The first vote I ever cast was for Jerry Brown for governor. The first vote I ever cast for president was for Gerald Ford. (That was the last time I ever voted for a Republican, btw.)I have become a little bit more coherent since then.

I was not, at the time, a fan of Jimmy Carter; I thought he was sanctimonious. I was 20. (Little could I have imagined what was to come.) And I thought Ford had done the right thing by pardoning Nixon. Yes I really did.

I did not understand the zombie nature of Republicanism and had no way of knowing that unless you drive a metaphorical stake through the heart of GOP crooks and liars, they will be back, refreshed and and ready to screw up the country in almost exactly the same way, within just a few years. In those days, I couldn’t imagine that the Republicans would ever elect someone worse than Nixon. I thought we had gone back to “normal” where nice moderate guys like Jerry and Ike would keep the seat warm until the real leaders would return. Live and learn.

The thing I remember most about Ford, though, was his family.
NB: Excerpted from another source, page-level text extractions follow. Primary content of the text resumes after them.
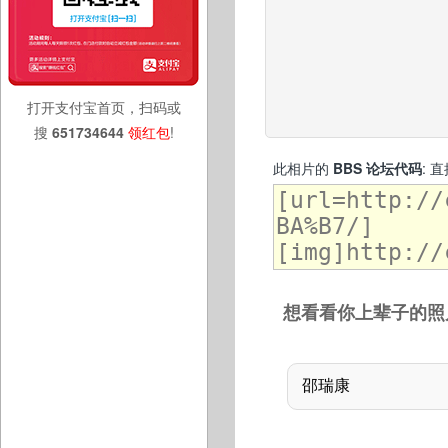
打开支付宝首页，扫码或
搜
651734644
领红包
!
此相片的
BBS 论坛代码
: 
想看看你上辈子的照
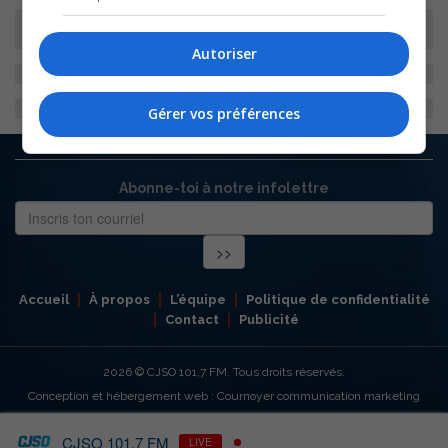
Autoriser
Gérer vos préférences
Abonne-toi à notre infolettre
Accueil
À propos
L’équipe
Politique de confidentialité
Contact
Publicité
2026
© CJSO 101,7 FM. Tous droits réservés.
Conception et hébergement web : Cournoyer communication marketing
CJSO 101,7 FM
LIVE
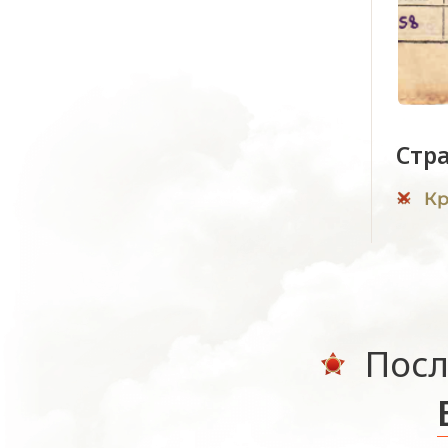
Стр
Кр
Посл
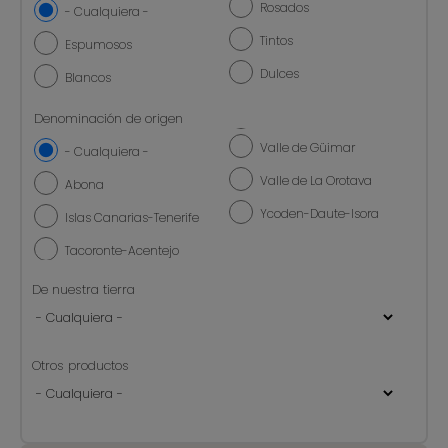
Rosados
- Cualquiera -
Tintos
Espumosos
Dulces
Blancos
Denominación de origen
Valle de Güimar
- Cualquiera -
Valle de La Orotava
Abona
Ycoden-Daute-Isora
Islas Canarias-Tenerife
Tacoronte-Acentejo
De nuestra tierra
Otros productos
They were great — a bunch of handsome baby boomers frolicking on the lawn, rumored to have smoked pot in the white house, fresh and cool and so much less uptight than Nixon and the girls. As a young person of the same age, it was a powerful image that meant something to me.

And Betty remains my favorite first lady of all time. She was funny and human and normal. I’ll never forget watching her hosting a Bolshoi ballet on television when she was obviously under the influence of something or other. I thought to myself, this is a real woman of her time. And of course, she went on to be one of the first famous women to announce that she was fighting breast cancer and founded the Betty Ford clinic not long after. She has done a world of good for the recovery movement.

Ford was an old school GOP moderate, the kind that aren’t around anymore. But he bears some responsibility for what came after. After all, his administration spawned the two most twisted leaders of the Bush administration — Cheney and Rumsfeld. From what I know of Jerry Ford, he wouldn’t have been proud of that particular accomplishment. He was not given to megalomania and grandiose schemes.

He bound the nation’s wounds for a moment, but in doing so he created an infection that has festered for the last thirty years. His heart was in the right place, I think. But it was a mistake I hope this nation never makes again.

He was a decent man who had a good sense of humor. RIP.